A widely cited study for the National Institute of Standards & Technology (NIST) reports that inadequate testing methods and tools annually cost the U.S. economy between $22.2 and $59.5 billion, with roughly half of these costs borne by software developers in the form of extra testing and half by software users in the form of failure avoidance and mitigation efforts. The same study notes that between 25 and 90 percent of software development budgets are often spent on testing. This posting, the first in a two-part series, highlights results of an analysis that documents problems that commonly occur during testing. Specifically, this series of posts identifies and describes 77 testing problems organized into 14 categories, lists potential symptoms by which each can be recognized, potential negative consequences, potential causes, and makes recommendations for preventing them or mitigating their effects.

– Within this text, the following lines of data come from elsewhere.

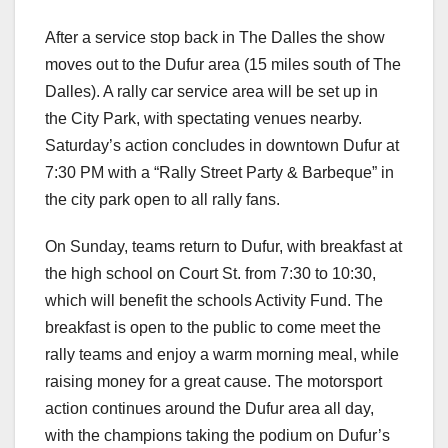
After a service stop back in The Dalles the show
moves out to the Dufur area (15 miles south of The
Dalles). A rally car service area will be set up in
the City Park, with spectating venues nearby.
Saturday’s action concludes in downtown Dufur at
7:30 PM with a “Rally Street Party & Barbeque” in
the city park open to all rally fans.
On Sunday, teams return to Dufur, with breakfast at
the high school on Court St. from 7:30 to 10:30,
which will benefit the schools Activity Fund. The
breakfast is open to the public to come meet the
rally teams and enjoy a warm morning meal, while
raising money for a great cause. The motorsport
action continues around the Dufur area all day,
with the champions taking the podium on Dufur’s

Common Problems with Testing
Despite the huge investment in testing mentioned above, recent data from Capers Jones shows that the different types of testing are relatively ineffective. In particular, testing typically only identifies from one-fourth to one-half of defects, while other verification methods, such as inspections, are typically more effective s. Inadequate testing is one of the main reasons why software is typically delivered with approximately 2 to 7 defects per thousand lines of code (KLOC). While this may seem like a negligible amount, the result is that major software-reliant systems are being delivered and placed into operation with hundreds or even thousands of residual defects. If software vulnerabilities (such as the CWE/SAN Top 25 Most Dangerous Software Errors) are counted as security defects, the rates are even more troubling.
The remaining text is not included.